Every line below that contains the word "Lager" must be copied.

- Opening Delimiter -

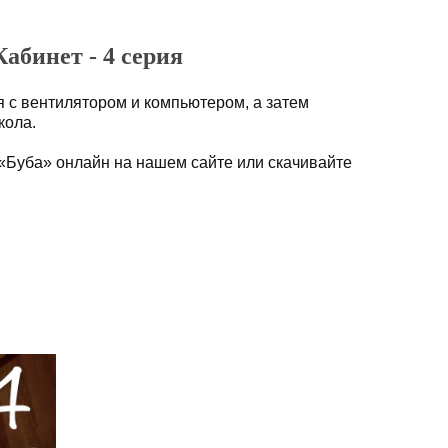
Кабинет - 4 серия
ся с вентилятором и компьютером, а затем
кола.
«Буба» онлайн на нашем сайте или скачивайте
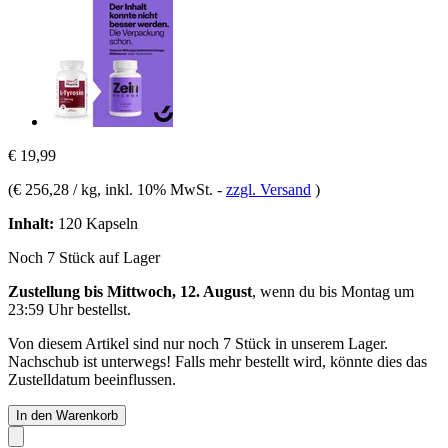
€ 19,99
(
€ 256,28 / kg
, inkl. 10% MwSt.
-
zzgl. Versand
)
Inhalt:
120 Kapseln
Noch 7 Stück auf Lager
Zustellung bis Mittwoch, 12. August
, wenn du bis
Montag um
23:59 Uhr
bestellst.
Von diesem Artikel sind nur noch 7 Stück in unserem Lager.
Nachschub ist unterwegs! Falls mehr bestellt wird, könnte dies das
Zustelldatum beeinflussen.
In den Warenkorb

- Closing Delimiter -

Exercise result
Noch 7 Stück auf Lager
Von diesem Artikel sind nur noch 7 Stück in unserem Lager.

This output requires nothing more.